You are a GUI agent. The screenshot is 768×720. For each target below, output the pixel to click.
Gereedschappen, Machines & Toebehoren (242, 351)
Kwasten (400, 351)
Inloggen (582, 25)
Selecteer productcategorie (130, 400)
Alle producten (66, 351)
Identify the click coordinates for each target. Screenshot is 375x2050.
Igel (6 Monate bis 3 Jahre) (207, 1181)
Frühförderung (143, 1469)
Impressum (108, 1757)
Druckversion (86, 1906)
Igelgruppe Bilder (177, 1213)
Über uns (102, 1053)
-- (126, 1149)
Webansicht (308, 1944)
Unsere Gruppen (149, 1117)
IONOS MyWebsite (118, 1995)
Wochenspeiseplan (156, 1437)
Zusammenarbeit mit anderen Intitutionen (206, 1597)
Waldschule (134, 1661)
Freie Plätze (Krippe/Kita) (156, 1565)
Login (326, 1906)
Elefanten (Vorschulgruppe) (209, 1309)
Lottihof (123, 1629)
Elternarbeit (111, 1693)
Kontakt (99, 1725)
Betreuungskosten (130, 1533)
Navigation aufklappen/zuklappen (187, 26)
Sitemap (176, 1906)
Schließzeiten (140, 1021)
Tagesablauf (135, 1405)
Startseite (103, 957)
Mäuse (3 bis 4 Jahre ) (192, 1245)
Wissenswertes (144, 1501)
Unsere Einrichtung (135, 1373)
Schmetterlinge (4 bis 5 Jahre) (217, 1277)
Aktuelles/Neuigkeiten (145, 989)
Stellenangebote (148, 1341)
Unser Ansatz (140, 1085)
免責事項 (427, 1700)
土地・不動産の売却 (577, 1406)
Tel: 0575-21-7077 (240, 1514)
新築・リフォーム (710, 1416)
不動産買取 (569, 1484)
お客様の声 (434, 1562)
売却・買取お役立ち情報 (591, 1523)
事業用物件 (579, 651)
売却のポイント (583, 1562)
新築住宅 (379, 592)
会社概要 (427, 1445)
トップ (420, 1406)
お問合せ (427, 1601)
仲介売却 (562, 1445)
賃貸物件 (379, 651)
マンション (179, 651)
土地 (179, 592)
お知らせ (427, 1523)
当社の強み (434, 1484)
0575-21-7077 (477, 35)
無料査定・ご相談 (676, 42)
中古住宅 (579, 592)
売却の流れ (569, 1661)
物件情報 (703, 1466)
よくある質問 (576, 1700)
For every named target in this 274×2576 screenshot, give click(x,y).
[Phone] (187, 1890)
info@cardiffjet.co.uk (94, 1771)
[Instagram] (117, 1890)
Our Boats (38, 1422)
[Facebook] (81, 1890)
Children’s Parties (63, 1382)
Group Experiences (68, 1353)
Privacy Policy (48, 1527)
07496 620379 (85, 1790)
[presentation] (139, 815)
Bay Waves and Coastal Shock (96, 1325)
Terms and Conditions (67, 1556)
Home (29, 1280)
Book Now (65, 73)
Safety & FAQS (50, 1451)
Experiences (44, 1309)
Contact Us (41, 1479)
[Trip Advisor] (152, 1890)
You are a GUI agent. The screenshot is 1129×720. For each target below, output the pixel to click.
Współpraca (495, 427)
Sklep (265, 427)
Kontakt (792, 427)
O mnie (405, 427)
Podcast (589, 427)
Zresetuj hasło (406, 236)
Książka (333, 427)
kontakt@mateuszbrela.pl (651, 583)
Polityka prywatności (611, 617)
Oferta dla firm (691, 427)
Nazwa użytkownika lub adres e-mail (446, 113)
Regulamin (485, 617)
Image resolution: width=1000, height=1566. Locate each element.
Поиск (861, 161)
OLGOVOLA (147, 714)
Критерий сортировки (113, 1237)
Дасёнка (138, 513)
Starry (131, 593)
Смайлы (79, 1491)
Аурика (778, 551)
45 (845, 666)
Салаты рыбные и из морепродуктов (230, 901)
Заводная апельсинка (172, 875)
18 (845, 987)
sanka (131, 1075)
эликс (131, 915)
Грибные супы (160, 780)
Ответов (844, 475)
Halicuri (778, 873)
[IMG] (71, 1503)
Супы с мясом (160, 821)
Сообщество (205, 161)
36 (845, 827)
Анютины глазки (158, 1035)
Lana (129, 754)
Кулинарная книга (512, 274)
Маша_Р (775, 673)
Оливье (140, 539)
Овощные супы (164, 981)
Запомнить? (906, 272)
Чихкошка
++++++++
**What is required**
The lines to extract from the data above begin with the line containing "トップ (420, 1406)" and end with the line containing "Bay Waves and Coastal Shock (96, 1325)". Extract them exactly, including both.

**Expected answer**
トップ (420, 1406)
お問合せ (427, 1601)
仲介売却 (562, 1445)
賃貸物件 (379, 651)
マンション (179, 651)
土地 (179, 592)
お知らせ (427, 1523)
当社の強み (434, 1484)
0575-21-7077 (477, 35)
無料査定・ご相談 (676, 42)
中古住宅 (579, 592)
売却の流れ (569, 1661)
物件情報 (703, 1466)
よくある質問 (576, 1700)
For every named target in this 274×2576 screenshot, give click(x,y).
[Phone] (187, 1890)
info@cardiffjet.co.uk (94, 1771)
[Instagram] (117, 1890)
Our Boats (38, 1422)
[Facebook] (81, 1890)
Children’s Parties (63, 1382)
Group Experiences (68, 1353)
Privacy Policy (48, 1527)
07496 620379 (85, 1790)
[presentation] (139, 815)
Bay Waves and Coastal Shock (96, 1325)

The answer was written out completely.